Two Canadian filmmakers set out to do a documentary about the effects of movie violence, but they uncover something more diabolical in Fake Blood, a festival favorite that has already created quite a buzz in the industry.
Rob Grant and Mike Kovac are not only good friends, they are also cohorts in front of, and behind the camera.
The duo is especially good at making B-grade horror movies which feature buckets of blood and gore. Although they use violence in their films, neither of them has really experienced it first-hand.
But when they get a creepy video email from a fan who says he’s seen one of their films which features a dismemberment then gives them his own tutorial on body disposal, they grow curious enough to immerse themselves in the methods they write about on screen.
This was the initial inspiration for this documentary. But it’s about to turn into a darker more terrifying lesson.
They decide to seek outside council about the subject which brings them to a mysterious man named “John,” a production assistant who initially seems willing to talk, but when the subject gets deeper he wants nothing to do with their documentary. That is until he agrees to meet with them for $300.

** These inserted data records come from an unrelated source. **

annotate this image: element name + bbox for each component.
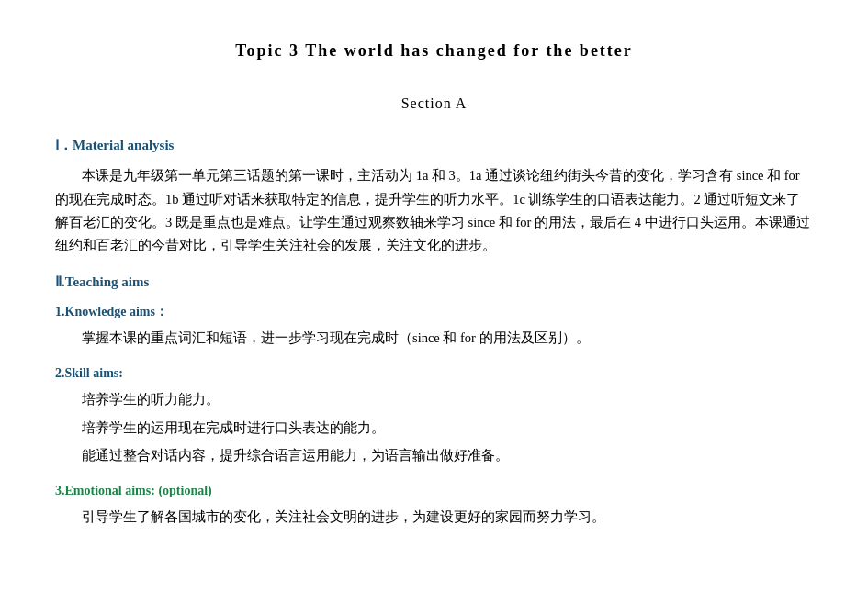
skill-aims-item-2: 培养学生的运用现在完成时进行口头表达的能力。 [55,417,813,440]
part2-block: Ⅱ.Teaching aims 1.Knowledge aims： 掌握本课的重… [55,271,813,530]
knowledge-aims-item-1: 掌握本课的重点词汇和短语，进一步学习现在完成时（since 和 for 的用法及… [55,327,813,350]
skill-aims-block: 2.Skill aims: 培养学生的听力能力。 培养学生的运用现在完成时进行口… [55,363,813,467]
part1-block: Ⅰ．Material analysis 本课是九年级第一单元第三话题的第一课时，… [55,134,813,258]
part2-heading: Ⅱ.Teaching aims [55,271,813,295]
emotional-aims-item-1: 引导学生了解各国城市的变化，关注社会文明的进步，为建设更好的家园而努力学习。 [55,506,813,529]
emotional-aims-block: 3.Emotional aims: (optional) 引导学生了解各国城市的… [55,480,813,529]
part1-heading: Ⅰ．Material analysis [55,134,813,158]
page-title: Topic 3 The world has changed for the be… [55,37,813,65]
section-title: Section A [55,91,813,116]
knowledge-aims-label: 1.Knowledge aims： [55,301,813,323]
skill-aims-item-1: 培养学生的听力能力。 [55,388,813,411]
skill-aims-item-3: 能通过整合对话内容，提升综合语言运用能力，为语言输出做好准备。 [55,444,813,467]
skill-aims-label: 2.Skill aims: [55,363,813,385]
knowledge-aims-block: 1.Knowledge aims： 掌握本课的重点词汇和短语，进一步学习现在完成… [55,301,813,350]
emotional-aims-label: 3.Emotional aims: (optional) [55,480,813,502]
part1-content: 本课是九年级第一单元第三话题的第一课时，主活动为 1a 和 3。1a 通过谈论纽… [55,164,813,258]
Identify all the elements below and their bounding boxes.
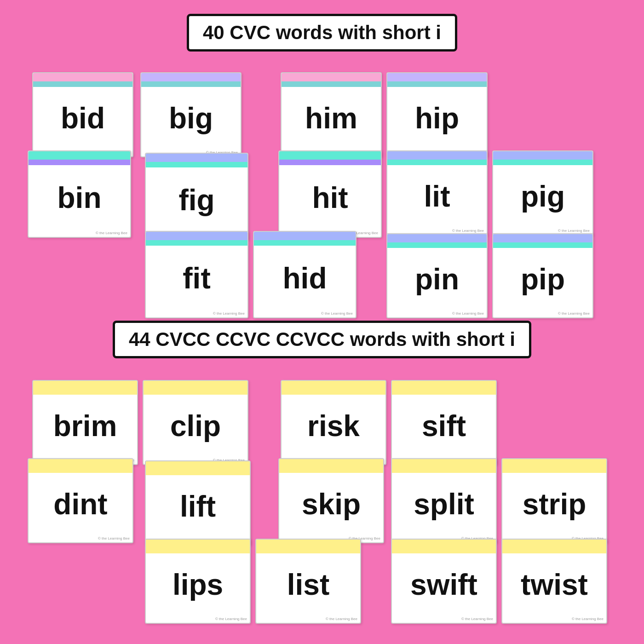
card-brim-bar1 bbox=[33, 381, 137, 389]
card-split-bar1 bbox=[392, 459, 496, 467]
card-pig-word: pig bbox=[493, 165, 592, 228]
card-lit: lit © the Learning Bee bbox=[386, 150, 488, 236]
card-dint: dint © the Learning Bee bbox=[28, 458, 133, 543]
card-split-word: split bbox=[392, 473, 496, 535]
card-fig: fig © the Learning Bee bbox=[145, 153, 248, 240]
card-twist-copyright: © the Learning Bee bbox=[502, 616, 606, 623]
card-dint-copyright: © the Learning Bee bbox=[29, 535, 132, 542]
card-fit-bar2 bbox=[146, 240, 247, 246]
card-strip: strip © the Learning Bee bbox=[501, 458, 607, 543]
card-fig-bar1 bbox=[146, 154, 247, 162]
card-hid-bar2 bbox=[254, 240, 356, 246]
card-lit-word: lit bbox=[387, 165, 487, 228]
card-list-copyright: © the Learning Bee bbox=[256, 616, 360, 623]
cvc-title-section: 40 CVC words with short i bbox=[18, 14, 626, 63]
card-twist: twist © the Learning Bee bbox=[501, 539, 607, 624]
card-list-word: list bbox=[256, 553, 360, 616]
card-clip-word: clip bbox=[144, 395, 247, 457]
card-bin-bar2 bbox=[29, 160, 130, 165]
card-strip-bar2 bbox=[502, 467, 606, 473]
card-risk: risk © the Learning Bee bbox=[281, 380, 386, 465]
card-hid-bar1 bbox=[254, 232, 356, 240]
card-bin-bar1 bbox=[29, 151, 130, 160]
card-fit-word: fit bbox=[146, 246, 247, 310]
card-risk-bar1 bbox=[282, 381, 385, 389]
card-him-bar1 bbox=[282, 73, 381, 81]
card-pin-copyright: © the Learning Bee bbox=[387, 310, 487, 317]
card-hid-copyright: © the Learning Bee bbox=[254, 310, 356, 317]
card-lift-bar1 bbox=[146, 461, 250, 470]
card-fit: fit © the Learning Bee bbox=[145, 231, 248, 318]
card-pin: pin © the Learning Bee bbox=[386, 233, 488, 318]
card-pip-bar2 bbox=[493, 242, 592, 248]
card-hip-bar2 bbox=[387, 81, 487, 87]
card-pip-copyright: © the Learning Bee bbox=[493, 310, 592, 317]
card-pig-bar2 bbox=[493, 160, 592, 165]
card-bid-bar1 bbox=[33, 73, 132, 81]
card-hid: hid © the Learning Bee bbox=[253, 231, 356, 318]
card-risk-bar2 bbox=[282, 389, 385, 395]
card-lips: lips © the Learning Bee bbox=[145, 539, 251, 624]
cvc-card-area: bid © the Learning Bee big © the Learnin… bbox=[18, 72, 626, 311]
card-fit-bar1 bbox=[146, 232, 247, 240]
card-brim: brim © the Learning Bee bbox=[32, 380, 138, 465]
card-strip-bar1 bbox=[502, 459, 606, 467]
card-sift-word: sift bbox=[392, 395, 496, 457]
card-skip-bar2 bbox=[279, 467, 383, 473]
card-hit-bar1 bbox=[279, 151, 381, 160]
cvcc-title-banner: 44 CVCC CCVC CCVCC words with short i bbox=[113, 321, 531, 358]
card-skip: skip © the Learning Bee bbox=[278, 458, 384, 543]
cvcc-card-area: brim © the Learning Bee clip © the Learn… bbox=[18, 380, 626, 601]
cvc-title-banner: 40 CVC words with short i bbox=[187, 14, 457, 52]
page-container: 40 CVC words with short i bid © the Lear… bbox=[0, 0, 644, 644]
card-skip-word: skip bbox=[279, 473, 383, 535]
card-dint-bar2 bbox=[29, 467, 132, 473]
card-hip-word: hip bbox=[387, 87, 487, 150]
card-brim-word: brim bbox=[33, 395, 137, 457]
card-sift: sift © the Learning Bee bbox=[391, 380, 497, 465]
card-swift-bar1 bbox=[392, 540, 496, 548]
card-big-bar1 bbox=[141, 73, 241, 81]
card-list-bar1 bbox=[256, 540, 360, 548]
card-fit-copyright: © the Learning Bee bbox=[146, 310, 247, 317]
card-pip: pip © the Learning Bee bbox=[492, 233, 593, 318]
card-big-word: big bbox=[141, 87, 241, 150]
card-hip-bar1 bbox=[387, 73, 487, 81]
card-lips-word: lips bbox=[146, 553, 250, 616]
card-him-word: him bbox=[282, 87, 381, 150]
card-list-bar2 bbox=[256, 548, 360, 553]
card-twist-word: twist bbox=[502, 553, 606, 616]
card-bid-bar2 bbox=[33, 81, 132, 87]
card-dint-word: dint bbox=[29, 473, 132, 535]
card-bin-copyright: © the Learning Bee bbox=[29, 230, 130, 237]
card-lift: lift © the Learning Bee bbox=[145, 460, 251, 546]
card-lift-bar2 bbox=[146, 470, 250, 475]
card-him: him © the Learning Bee bbox=[281, 72, 382, 157]
card-lips-copyright: © the Learning Bee bbox=[146, 616, 250, 623]
card-hip: hip © the Learning Bee bbox=[386, 72, 488, 157]
card-lips-bar2 bbox=[146, 548, 250, 553]
card-pig-bar1 bbox=[493, 151, 592, 160]
card-pin-bar1 bbox=[387, 234, 487, 242]
card-lit-bar2 bbox=[387, 160, 487, 165]
card-brim-bar2 bbox=[33, 389, 137, 395]
card-big: big © the Learning Bee bbox=[140, 72, 242, 157]
card-bin-word: bin bbox=[29, 165, 130, 230]
card-sift-bar2 bbox=[392, 389, 496, 395]
card-twist-bar1 bbox=[502, 540, 606, 548]
card-lit-bar1 bbox=[387, 151, 487, 160]
card-lift-word: lift bbox=[146, 475, 250, 538]
card-clip: clip © the Learning Bee bbox=[143, 380, 248, 465]
card-hit-bar2 bbox=[279, 160, 381, 165]
card-bid-word: bid bbox=[33, 87, 132, 150]
card-skip-bar1 bbox=[279, 459, 383, 467]
card-sift-bar1 bbox=[392, 381, 496, 389]
card-hit: hit © the Learning Bee bbox=[278, 150, 382, 238]
card-him-bar2 bbox=[282, 81, 381, 87]
card-list: list © the Learning Bee bbox=[255, 539, 361, 624]
card-pig: pig © the Learning Bee bbox=[492, 150, 593, 236]
card-clip-bar1 bbox=[144, 381, 247, 389]
card-pin-bar2 bbox=[387, 242, 487, 248]
card-bid: bid © the Learning Bee bbox=[32, 72, 133, 157]
card-lips-bar1 bbox=[146, 540, 250, 548]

The rendezvous goes south when Rob and Mike show up with a cameraman, something they said they wouldn’t do, but “John” calms down when it’s agreed his face and voice will be altered.
The three sit in a car while “John” becomes increasingly intense, saying death in film really doesn’t compare to real-life. He knows this because of a past violent crime he’s committed which left someone dead.

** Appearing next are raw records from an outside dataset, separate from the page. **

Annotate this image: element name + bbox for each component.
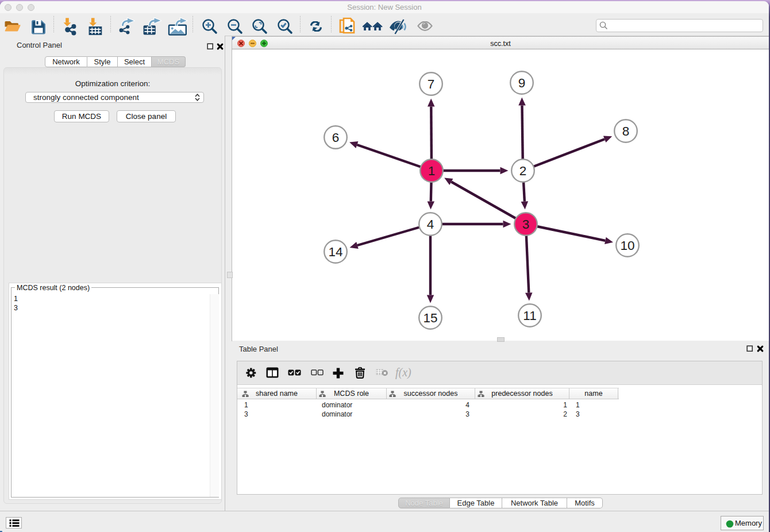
svg-text:8: 8 [622,124,630,138]
svg-text:15: 15 [423,311,437,325]
svg-text:1: 1 [428,164,436,178]
svg-text:9: 9 [518,76,526,90]
svg-text:11: 11 [523,309,536,323]
svg-text:6: 6 [332,130,340,145]
svg-text:7: 7 [428,77,435,91]
svg-text:14: 14 [328,245,342,259]
svg-text:4: 4 [427,217,434,232]
svg-text:2: 2 [519,164,527,178]
svg-text:10: 10 [620,238,634,253]
svg-text:3: 3 [522,217,530,232]
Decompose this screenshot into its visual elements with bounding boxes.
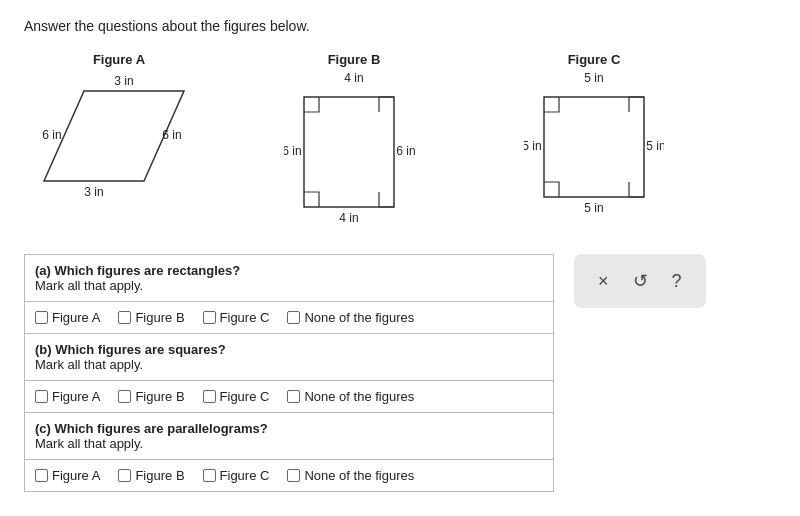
checkbox-a-0[interactable] xyxy=(35,311,48,324)
checkbox-c-3[interactable] xyxy=(287,469,300,482)
figure-b-label: Figure B xyxy=(328,52,381,67)
figure-a-label: Figure A xyxy=(93,52,145,67)
question-b-option-1[interactable]: Figure B xyxy=(118,389,184,404)
question-c-option-3[interactable]: None of the figures xyxy=(287,468,414,483)
questions-wrapper: (a) Which figures are rectangles?Mark al… xyxy=(24,254,776,492)
option-label-b-3: None of the figures xyxy=(304,389,414,404)
option-label-b-0: Figure A xyxy=(52,389,100,404)
checkbox-c-2[interactable] xyxy=(203,469,216,482)
option-label-c-1: Figure B xyxy=(135,468,184,483)
questions-table: (a) Which figures are rectangles?Mark al… xyxy=(24,254,554,492)
option-label-a-0: Figure A xyxy=(52,310,100,325)
question-a-header: (a) Which figures are rectangles?Mark al… xyxy=(25,255,554,302)
question-c-header: (c) Which figures are parallelograms?Mar… xyxy=(25,413,554,460)
question-b-header: (b) Which figures are squares?Mark all t… xyxy=(25,334,554,381)
question-c-option-2[interactable]: Figure C xyxy=(203,468,270,483)
svg-text:5 in: 5 in xyxy=(524,139,542,153)
svg-text:5 in: 5 in xyxy=(584,201,603,215)
option-label-a-1: Figure B xyxy=(135,310,184,325)
checkbox-b-3[interactable] xyxy=(287,390,300,403)
figure-c-label: Figure C xyxy=(568,52,621,67)
figure-a-area: 3 in 6 in 6 in 3 in xyxy=(34,71,204,204)
figure-a-svg: 3 in 6 in 6 in 3 in xyxy=(34,71,204,201)
checkbox-a-2[interactable] xyxy=(203,311,216,324)
undo-button[interactable]: ↺ xyxy=(627,268,654,294)
figures-row: Figure A 3 in 6 in 6 in 3 in Figure B 4 … xyxy=(24,52,776,230)
figure-c-svg: 5 in 5 in 5 in xyxy=(524,87,664,227)
svg-text:6 in: 6 in xyxy=(42,128,61,142)
question-a-option-2[interactable]: Figure C xyxy=(203,310,270,325)
checkbox-a-3[interactable] xyxy=(287,311,300,324)
figure-c-sublabel: 5 in xyxy=(584,71,603,85)
option-label-c-2: Figure C xyxy=(220,468,270,483)
question-a-option-0[interactable]: Figure A xyxy=(35,310,100,325)
question-b-options: Figure AFigure BFigure CNone of the figu… xyxy=(25,381,554,413)
help-button[interactable]: ? xyxy=(666,269,688,294)
svg-text:3 in: 3 in xyxy=(84,185,103,199)
question-a-option-3[interactable]: None of the figures xyxy=(287,310,414,325)
option-label-c-0: Figure A xyxy=(52,468,100,483)
action-buttons-row: × ↺ ? xyxy=(592,268,688,294)
checkbox-b-1[interactable] xyxy=(118,390,131,403)
svg-rect-5 xyxy=(304,97,394,207)
svg-text:5 in: 5 in xyxy=(646,139,664,153)
svg-text:6 in: 6 in xyxy=(396,144,415,158)
svg-text:6 in: 6 in xyxy=(162,128,181,142)
svg-text:6 in: 6 in xyxy=(284,144,302,158)
checkbox-a-1[interactable] xyxy=(118,311,131,324)
figure-b-area: 6 in 6 in 4 in xyxy=(284,87,424,230)
option-label-b-2: Figure C xyxy=(220,389,270,404)
question-c-options: Figure AFigure BFigure CNone of the figu… xyxy=(25,460,554,492)
checkbox-c-1[interactable] xyxy=(118,469,131,482)
question-a-option-1[interactable]: Figure B xyxy=(118,310,184,325)
question-c-option-1[interactable]: Figure B xyxy=(118,468,184,483)
question-b-option-0[interactable]: Figure A xyxy=(35,389,100,404)
instructions-text: Answer the questions about the figures b… xyxy=(24,18,776,34)
option-label-a-3: None of the figures xyxy=(304,310,414,325)
svg-text:3 in: 3 in xyxy=(114,74,133,88)
figure-b-svg: 6 in 6 in 4 in xyxy=(284,87,424,227)
figure-b-container: Figure B 4 in 6 in 6 in 4 in xyxy=(284,52,424,230)
question-b-option-2[interactable]: Figure C xyxy=(203,389,270,404)
question-a-options: Figure AFigure BFigure CNone of the figu… xyxy=(25,302,554,334)
checkbox-b-0[interactable] xyxy=(35,390,48,403)
question-c-option-0[interactable]: Figure A xyxy=(35,468,100,483)
action-buttons-panel: × ↺ ? xyxy=(574,254,706,308)
svg-text:4 in: 4 in xyxy=(339,211,358,225)
option-label-b-1: Figure B xyxy=(135,389,184,404)
figure-c-container: Figure C 5 in 5 in 5 in 5 in xyxy=(524,52,664,230)
close-button[interactable]: × xyxy=(592,269,615,294)
option-label-c-3: None of the figures xyxy=(304,468,414,483)
figure-b-sublabel: 4 in xyxy=(344,71,363,85)
checkbox-c-0[interactable] xyxy=(35,469,48,482)
figure-a-container: Figure A 3 in 6 in 6 in 3 in xyxy=(34,52,204,204)
figure-c-area: 5 in 5 in 5 in xyxy=(524,87,664,230)
checkbox-b-2[interactable] xyxy=(203,390,216,403)
option-label-a-2: Figure C xyxy=(220,310,270,325)
question-b-option-3[interactable]: None of the figures xyxy=(287,389,414,404)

This Catfish-type meeting takes the documentary in a whole new direction, derailing it from its original thesis. As “John” tells his story, we get to see a re-enactment of his brutal tale.
Shocked by the conversation, both Mike and Rob aren’t sure what to do next. They agree to ditch the original concept of the doc and turn their attention to “John.” But that only opens up more surprises they wish they’d left buried.
Real documentaries in the horror industry suffer from the “found footage” disease. Blair Witch Project created this problem with their ingenious ad campaign – they even eliminated the credits to add to the mystery.
Fake Blood is a straight-forward documentary as any you would see on HBO or Vice. Mike and Rob and their production crew follow them around as they dig deeper and deeper into the subject until it reaches a point that puts them both in real danger.
So terrifying are their revelations it forces them into hiding putting their friendship at risk.
One of my favorite parts of Fake Blood had to do with me, and it will probably happen to you too. It suddenly hit me to ask the question, “Is this real?” because their journey is so extraordinary. I had no other reason to believe it’s staged; the director says it’s real and everyone seems off-script, and not in that plastic improv way.
But still the question lingers.
Logically it comes down to the re-enactments and where they fall in the continuity of the production. Did they film them immediately after they interviewed their subjects, or did they do it after the raw footage was in the can? I guess time will tell.
Unsettling, disturbing and drenched in paranoia, Fake Blood will challenge your suspension of disbelief. It’s bold, it’s unsettling and it will slowly creep under your skin.
These two guys have gone from making low-budget zombie films to investigative journalists who put themselves in harm’s way just to reach a conclusion. But that end never comes and a fresh fracture in their relationship continues to grow.
Fake Blood is what happens when talented filmmakers go the extra step to touch the material so deeply they become the topic, but there is a rule of journalism which says real journalists report the news – they don’t make the news. In this case Mike and Rob do both in a terrifying way.
Fake Blood is now available to watch On Demand: check your streaming service.